Like with other Samsung cameras, the NX1000 also includes several “Magic” filters which are basically creative filters used to make your photos look more artsy. Samsung calls them Smart Filters and they include such things as vignetting, miniature mode, fish eye look, and sketch just to name a few. I find these to be quite gimmicky, although they can be fun to use every now and then, but not with all your photos. Only use these if you are just taking fun casual photos.
If you want to adjust user settings globally, just click the menu button. This brings up a tabbed user interface similar to what I’ve seen with PENTAX cameras. Everything is laid out smartly, and it’s not difficult to adjust any of the settings. There are also very helpful tips for each setting so that you know what you are adjusting. Since most people buying this camera are upgrading from a regular point-and-shoot, it’s great to see Samsung include these tips for the more advanced features for those who are accustomed to settings these manually.

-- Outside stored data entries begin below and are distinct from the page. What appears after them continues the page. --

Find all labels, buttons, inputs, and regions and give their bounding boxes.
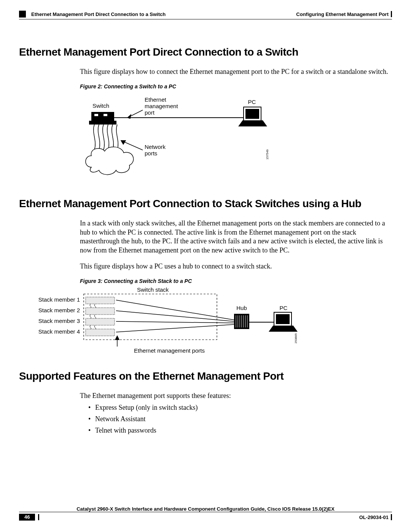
fig3-m3: Stack member 3	[38, 318, 80, 324]
fig3-ports-arrow	[115, 336, 119, 347]
list-item: Express Setup (only in switch stacks)	[90, 403, 392, 412]
fig2-id: 157549	[266, 149, 269, 160]
svg-rect-13	[86, 329, 115, 336]
fig3-hub-icon	[234, 314, 249, 329]
section3-heading: Supported Features on the Ethernet Manag…	[19, 370, 392, 382]
list-item: Telnet with passwords	[90, 426, 392, 435]
svg-line-14	[116, 300, 234, 320]
page-footer: Catalyst 2960-X Switch Interface and Har…	[19, 506, 392, 521]
svg-line-16	[116, 321, 234, 323]
fig2-mgmt-line1: Ethernet	[145, 96, 167, 103]
section2-paragraph2: This figure displays how a PC uses a hub…	[80, 262, 388, 271]
svg-rect-11	[86, 308, 115, 315]
figure3-diagram: Switch stack Stack member 1 Stack member…	[23, 286, 392, 359]
header-right-text: Configuring Ethernet Management Port	[296, 11, 389, 17]
svg-marker-29	[115, 336, 119, 340]
footer-docid: OL-29034-01	[359, 514, 389, 520]
svg-rect-10	[86, 297, 115, 304]
header-left-text: Ethernet Management Port Direct Connecti…	[31, 11, 166, 17]
figure2-diagram: Switch Ethernet management port PC Netwo…	[80, 91, 392, 180]
fig3-hub-label: Hub	[236, 305, 247, 311]
fig2-mgmt-pointer	[127, 110, 143, 118]
section3-paragraph: The Ethernet management port supports th…	[80, 391, 388, 401]
fig2-mgmt-line3: port	[145, 109, 155, 116]
section1-heading: Ethernet Management Port Direct Connecti…	[19, 46, 392, 58]
fig3-id: 253665	[294, 333, 298, 343]
page-number: 46	[19, 514, 35, 521]
svg-line-17	[116, 324, 234, 332]
fig3-stack-rows	[86, 297, 115, 336]
header-rule	[19, 19, 392, 19]
fig3-stack-label: Switch stack	[137, 286, 169, 293]
fig3-pc-label: PC	[280, 305, 288, 311]
footer-right-divider-icon	[391, 514, 392, 520]
fig2-pc-icon	[239, 107, 266, 126]
footer-guide-title: Catalyst 2960-X Switch Interface and Har…	[19, 506, 392, 512]
figure3-svg: Switch stack Stack member 1 Stack member…	[23, 286, 327, 358]
header-right: Configuring Ethernet Management Port	[296, 11, 392, 17]
figure3-caption: Figure 3: Connecting a Switch Stack to a…	[80, 278, 392, 284]
footer-rule	[19, 512, 392, 512]
fig2-np-line1: Network	[145, 144, 166, 150]
svg-rect-1	[89, 121, 116, 125]
fig2-mgmt-line2: management	[145, 103, 178, 109]
fig2-cloud-icon	[86, 147, 134, 174]
footer-left: 46	[19, 514, 39, 521]
fig2-np-line2: ports	[145, 150, 157, 157]
svg-rect-27	[276, 315, 289, 324]
footer-right: OL-29034-01	[359, 514, 392, 520]
document-page: Ethernet Management Port Direct Connecti…	[0, 0, 411, 532]
section2-heading: Ethernet Management Port Connection to S…	[19, 198, 392, 210]
fig2-ports-pointer	[121, 141, 143, 150]
fig3-m1: Stack member 1	[38, 296, 80, 303]
header-left: Ethernet Management Port Direct Connecti…	[19, 11, 166, 18]
section1-paragraph: This figure displays how to connect the …	[80, 67, 388, 77]
figure2-svg: Switch Ethernet management port PC Netwo…	[80, 91, 293, 179]
footer-left-divider-icon	[38, 514, 39, 520]
fig3-ports-label: Ethernet management ports	[134, 347, 205, 354]
fig2-switch-label: Switch	[92, 102, 109, 109]
fig2-switch-icon	[89, 112, 116, 125]
list-item: Network Assistant	[90, 415, 392, 424]
header-divider-icon	[391, 11, 392, 17]
features-list: Express Setup (only in switch stacks) Ne…	[80, 403, 392, 435]
svg-rect-12	[86, 318, 115, 325]
section2-paragraph1: In a stack with only stack switches, all…	[80, 219, 388, 255]
svg-rect-0	[91, 112, 114, 122]
svg-line-15	[116, 311, 234, 321]
header-marker-icon	[19, 11, 26, 18]
svg-rect-7	[246, 109, 259, 118]
fig3-m2: Stack member 2	[38, 307, 80, 313]
svg-marker-5	[127, 115, 131, 118]
svg-rect-3	[104, 114, 107, 116]
fig3-cables	[116, 300, 234, 332]
fig3-m4: Stack member 4	[38, 328, 80, 335]
figure2-caption: Figure 2: Connecting a Switch to a PC	[80, 83, 392, 89]
fig2-ports-lines	[94, 125, 118, 150]
page-header: Ethernet Management Port Direct Connecti…	[19, 11, 392, 18]
svg-rect-2	[94, 114, 98, 116]
fig2-pc-label: PC	[248, 99, 256, 105]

While on the subject of manual controls, the NX1000 has a rather interesting, but strange way of manual focusing. Yes, you still use the focusing ring on the camera lens to focus, but it’s the onscreen display which is different. Unlike most cameras that offer something like a magnified view of what you are seeing so you can focus more precisely or the the use of focus peaking which highlights areas in focus, the NX1000 uses a graph method which I have no seen before. What it does is it shows you this little green line on the left of the screen. Point at an object and the line will go up and down depending on if it is in focus or not. The more in focus it is, the higher the line gets. The less in focus, the lower the line gets. Basically you have to keep your eye on the line and where the highest point it reaches is at because that is where it’s in focus. It’s not as elegant a method as focus peaking, nor is it fast in any way, but it does work.
Wi-Fi Image Sharing
Now we can talk about the SMART portion of the NX1000. Samsung uses this name for all their cameras that include Wi-Fi sharing capabilities. It’s not just simple Wi-Fi sharing either. Samsung’s SMART system allows you to directly share images via email, to your smartphone, your TV, and even to popular social networks.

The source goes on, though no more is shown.